How to complete this task: Give back each line of the listing below that contains the string "plus".

[Input data Boundary: Start]

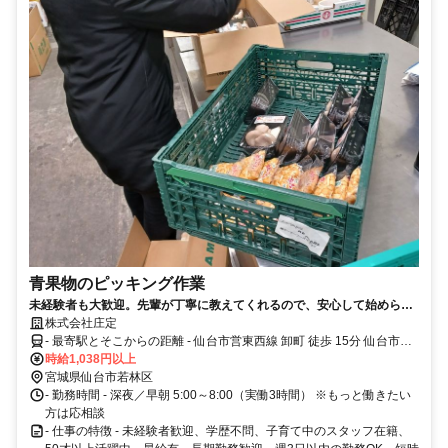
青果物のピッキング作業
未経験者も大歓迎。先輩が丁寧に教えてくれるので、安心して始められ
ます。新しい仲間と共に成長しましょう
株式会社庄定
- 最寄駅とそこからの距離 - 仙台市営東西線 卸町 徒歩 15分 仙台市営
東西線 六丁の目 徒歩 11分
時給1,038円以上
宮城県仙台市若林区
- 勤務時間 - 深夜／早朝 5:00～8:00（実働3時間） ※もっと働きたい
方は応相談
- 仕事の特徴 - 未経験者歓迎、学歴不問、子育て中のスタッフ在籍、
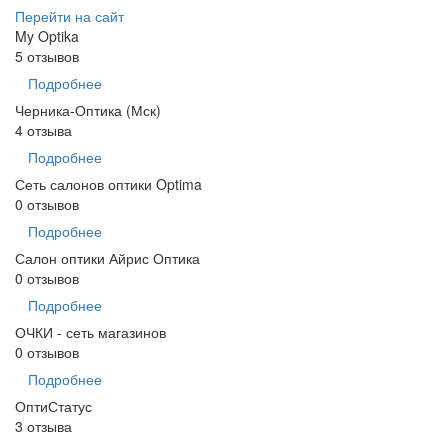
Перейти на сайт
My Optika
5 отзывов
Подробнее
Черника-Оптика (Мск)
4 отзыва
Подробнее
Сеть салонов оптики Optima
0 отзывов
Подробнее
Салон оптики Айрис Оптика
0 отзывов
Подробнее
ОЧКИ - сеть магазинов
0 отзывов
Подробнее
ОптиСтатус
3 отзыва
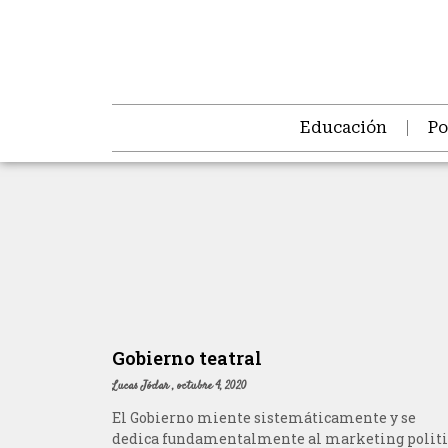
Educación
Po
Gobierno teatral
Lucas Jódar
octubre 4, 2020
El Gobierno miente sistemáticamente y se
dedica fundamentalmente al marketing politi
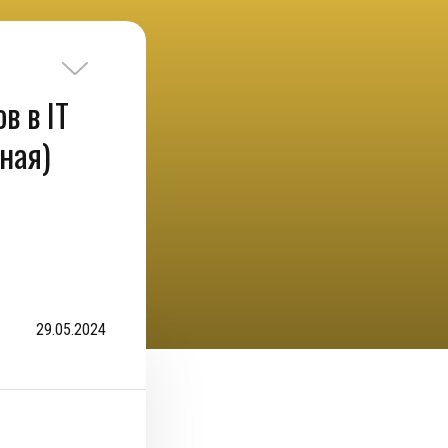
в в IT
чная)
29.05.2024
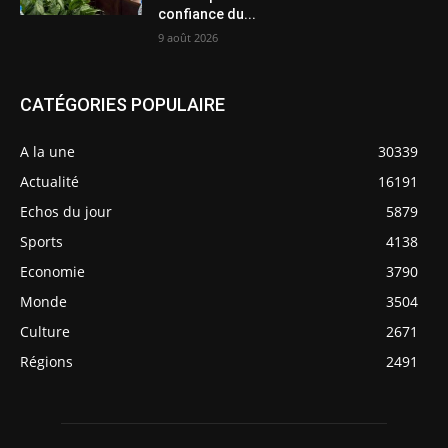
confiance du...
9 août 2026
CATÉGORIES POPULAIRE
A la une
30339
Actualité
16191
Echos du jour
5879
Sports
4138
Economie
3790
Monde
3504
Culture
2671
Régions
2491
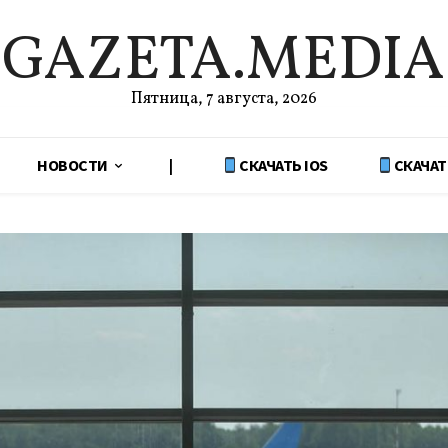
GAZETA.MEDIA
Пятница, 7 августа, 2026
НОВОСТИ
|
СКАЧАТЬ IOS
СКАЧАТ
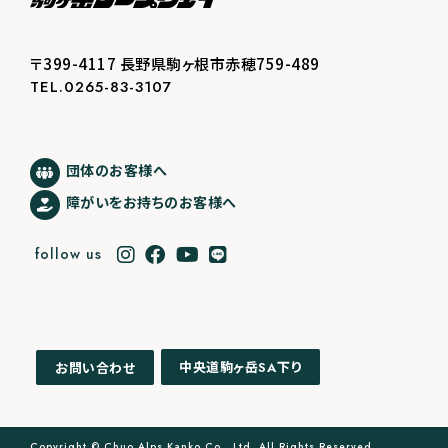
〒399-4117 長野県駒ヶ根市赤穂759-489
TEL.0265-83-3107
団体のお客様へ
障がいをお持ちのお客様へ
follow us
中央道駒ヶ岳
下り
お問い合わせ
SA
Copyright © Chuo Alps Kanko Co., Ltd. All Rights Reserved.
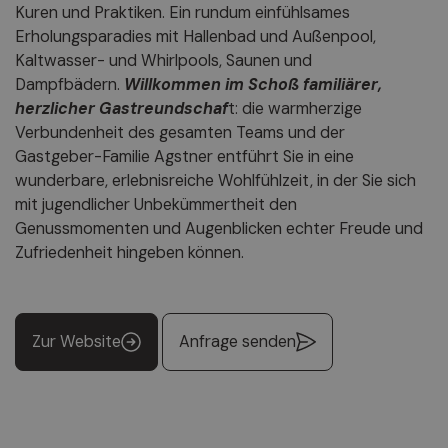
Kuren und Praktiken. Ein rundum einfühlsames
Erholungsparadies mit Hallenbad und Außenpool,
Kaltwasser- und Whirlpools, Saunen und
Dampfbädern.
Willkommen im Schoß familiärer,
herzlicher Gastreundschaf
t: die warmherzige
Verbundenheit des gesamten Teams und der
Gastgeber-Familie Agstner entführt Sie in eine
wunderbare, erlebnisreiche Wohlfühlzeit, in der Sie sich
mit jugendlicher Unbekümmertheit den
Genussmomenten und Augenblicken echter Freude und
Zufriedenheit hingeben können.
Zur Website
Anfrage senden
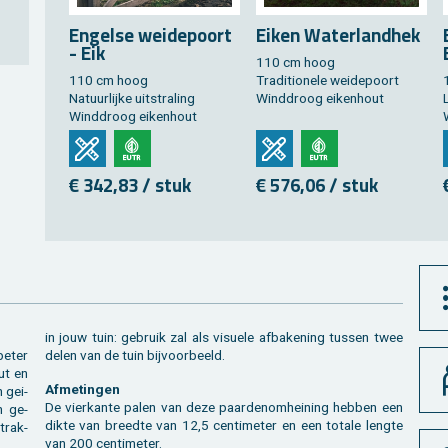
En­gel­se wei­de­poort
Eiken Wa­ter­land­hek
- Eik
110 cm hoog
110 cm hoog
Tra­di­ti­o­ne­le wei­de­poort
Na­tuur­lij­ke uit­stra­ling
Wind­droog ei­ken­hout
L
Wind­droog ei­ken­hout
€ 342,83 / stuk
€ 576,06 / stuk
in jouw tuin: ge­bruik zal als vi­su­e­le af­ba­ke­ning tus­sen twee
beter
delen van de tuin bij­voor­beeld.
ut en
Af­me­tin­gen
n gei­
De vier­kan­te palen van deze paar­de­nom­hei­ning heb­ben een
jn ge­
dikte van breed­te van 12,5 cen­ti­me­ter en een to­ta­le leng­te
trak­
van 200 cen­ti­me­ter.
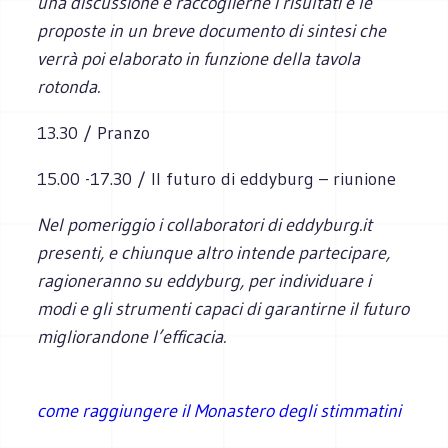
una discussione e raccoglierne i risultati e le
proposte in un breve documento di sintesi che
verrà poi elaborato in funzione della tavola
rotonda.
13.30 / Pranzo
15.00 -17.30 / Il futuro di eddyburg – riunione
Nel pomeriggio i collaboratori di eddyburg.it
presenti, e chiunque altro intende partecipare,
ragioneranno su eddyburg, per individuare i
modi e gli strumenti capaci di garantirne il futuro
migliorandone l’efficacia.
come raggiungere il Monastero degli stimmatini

[Input data Boundary: End]
[Input data Boundary: Start]

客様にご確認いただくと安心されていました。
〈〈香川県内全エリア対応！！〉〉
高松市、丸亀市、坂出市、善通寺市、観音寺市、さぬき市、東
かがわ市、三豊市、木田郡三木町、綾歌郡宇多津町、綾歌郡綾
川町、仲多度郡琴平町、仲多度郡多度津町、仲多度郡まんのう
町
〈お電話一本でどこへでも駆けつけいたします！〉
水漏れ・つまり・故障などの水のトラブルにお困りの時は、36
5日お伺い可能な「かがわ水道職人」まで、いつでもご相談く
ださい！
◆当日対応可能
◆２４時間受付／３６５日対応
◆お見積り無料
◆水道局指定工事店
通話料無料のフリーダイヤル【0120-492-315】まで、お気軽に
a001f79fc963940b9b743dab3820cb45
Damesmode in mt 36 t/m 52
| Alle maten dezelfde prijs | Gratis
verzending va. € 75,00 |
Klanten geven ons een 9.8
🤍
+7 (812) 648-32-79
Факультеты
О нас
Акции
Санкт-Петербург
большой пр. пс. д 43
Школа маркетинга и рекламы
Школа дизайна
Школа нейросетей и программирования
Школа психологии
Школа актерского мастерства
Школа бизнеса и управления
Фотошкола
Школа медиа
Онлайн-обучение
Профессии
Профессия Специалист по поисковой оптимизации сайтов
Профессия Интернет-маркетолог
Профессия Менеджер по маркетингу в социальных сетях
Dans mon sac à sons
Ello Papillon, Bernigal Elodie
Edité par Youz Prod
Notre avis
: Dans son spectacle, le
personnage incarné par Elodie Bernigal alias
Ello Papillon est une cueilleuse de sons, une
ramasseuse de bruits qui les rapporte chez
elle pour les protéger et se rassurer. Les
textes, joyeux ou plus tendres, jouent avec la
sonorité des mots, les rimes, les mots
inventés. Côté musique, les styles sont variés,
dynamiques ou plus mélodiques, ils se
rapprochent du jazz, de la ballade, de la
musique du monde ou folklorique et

[Input data Boundary: End]

Problem solution:
textes, joyeux ou plus tendres, jouent avec la
dynamiques ou plus mélodiques, ils se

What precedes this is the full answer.